The U.S. dollar struggled versus its major rivals on Monday as softening inflation expectations prompted a reassessment of the prospects for aggressive interest rate hikes but volatile markets cushioned a broader decline.
Aggressive rate hike bets have boosted the dollar with an index rising to a near two-decade high of 105.79 earlier this month.
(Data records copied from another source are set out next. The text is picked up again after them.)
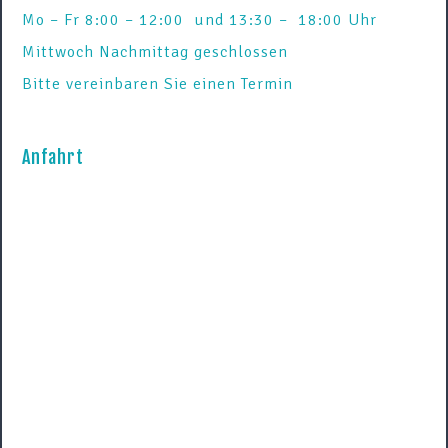
Mo – Fr 8:00 – 12:00 und 13:30 – 18:00 Uhr
Mittwoch Nachmittag geschlossen
Bitte vereinbaren Sie einen Termin
Anfahrt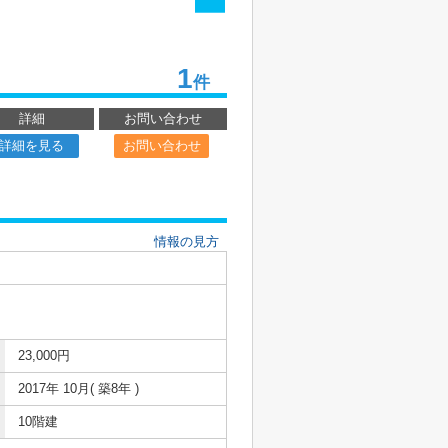
1
件
詳細
お問い合わせ
詳細を見る
お問い合わせ
情報の見方
23,000円
2017年 10月( 築8年 )
10階建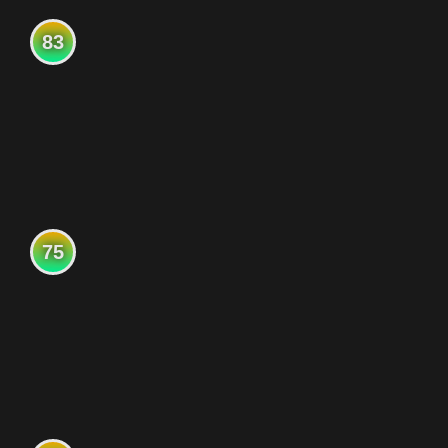
83
75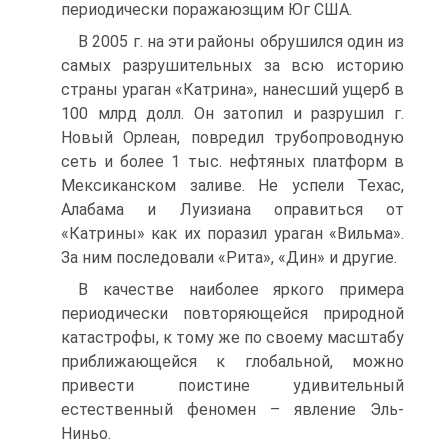
периодически поражаюзщим Юг США.
В 2005 г. на эти районы обрушился один из
самых разрушительных за всю историю
страны ураган «Катрина», нанесший ущерб в
100 млрд долл. Он затопил и разрушил г.
Новый Орлеан, повредил трубопроводную
сеть и более 1 тыс. нефтяных платформ в
Мексиканском заливе. Не успели Техас,
Алабама и Луизиана оправиться от
«Катрины» как их поразил ураган «Вильма».
За ним последовали «Рита», «Дин» и другие.
В качестве наиболее яркого примера
периодически повторяющейся природной
катастрофы, к тому же по своему масштабу
приближающейся к глобальной, можно
привести поистине удивительный
естественный феномен – явление Эль-
Ниньо.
But with some high-frequency data indicators showing economic momentum starting to cool and a broader drop in commodity prices, investors are becoming cautious. (.CESIUSD)
“It’s hard for Wall Street to confidently say there is a bottom in place, so a lot of traders are still looking to fade whatever rallies emerge,” said Edward Moya, senior market analyst at OANDA.
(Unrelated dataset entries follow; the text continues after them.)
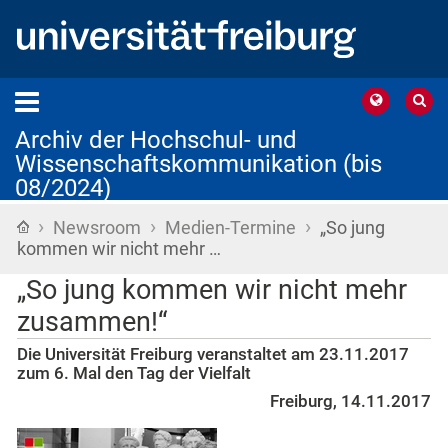
Archiv der Hochschul- und
Wissenschaftskommunikation (bis
08/2024)
›
›
›
Startseite
Newsroom
Medien-Termine
„So jung
kommen wir nicht mehr …
„So jung kommen wir nicht mehr
zusammen!“
Die Universität Freiburg veranstaltet am 23.11.2017
zum 6. Mal den Tag der Vielfalt
Freiburg, 14.11.2017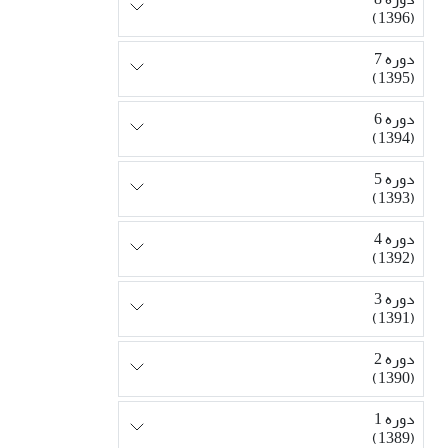
(1396)
دوره 7
(1395)
دوره 6
(1394)
دوره 5
(1393)
دوره 4
(1392)
دوره 3
(1391)
دوره 2
(1390)
دوره 1
(1389)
Against its rivals, the dollar edged 0.12% lower to 103.9. Earlier this month, it hit 105.79, its highest since late 2002.
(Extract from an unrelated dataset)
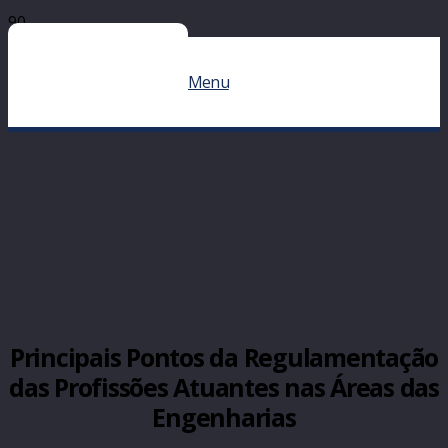
Menu
Principais Pontos da Regulamentação
das Profissões Atuantes nas Áreas das
Engenharias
Futures pricing shows traders now anticipating the U.S. Federal Reserve’s benchmark funds rate stabilizing around 3.5% from March next year, a pullback from pricing in rates zooming to around 4% in 2023.
“Today is a consolidation day,” said Marc Chandler, chief market strategist at Bannockburn Global Forex LLC.
“I think that we’re just waiting for more data, and that data comes out later this week,” he added, pointing to a readout expected on Friday detailing consumer prices in the euro zone.
Meanwhile, the euro was buoyed by expectations that the European Central Bank will soon raise interest rates for the first time in more than a decade.
“Everyone is looking forward to this first rate hike that we’re going to get from the ECB, and I think that the risks of a dovish hike are fading,” said Moya.
The euro was up 0.27% at $1.0587.
The euro led gainers versus the dollar as the European Central Bank’s annual forum on central banking in Sintra, Portugal, got under way with ECB President Christine Lagarde and U.S. Federal Reserve Chair Jerome Powell both attending the meeting. Markets will watch for any signs of future policy moves.
Commodity currencies came under pressure on Monday as data showed profits at China’s industrial firms shrank again, albeit at a slower pace, in May after a sharp fall in April.
Elsewhere, Russia’s rouble weakened in the interbank market as Russia headed for its first sovereign default since the Bolshevik revolution a century ago.
Cryptocurrencies stumbled, with the world’s biggest cryptocurrency Bitcoin down 1.7% trading at $20,810.34. It fell to as low as $17,588.88 earlier this month.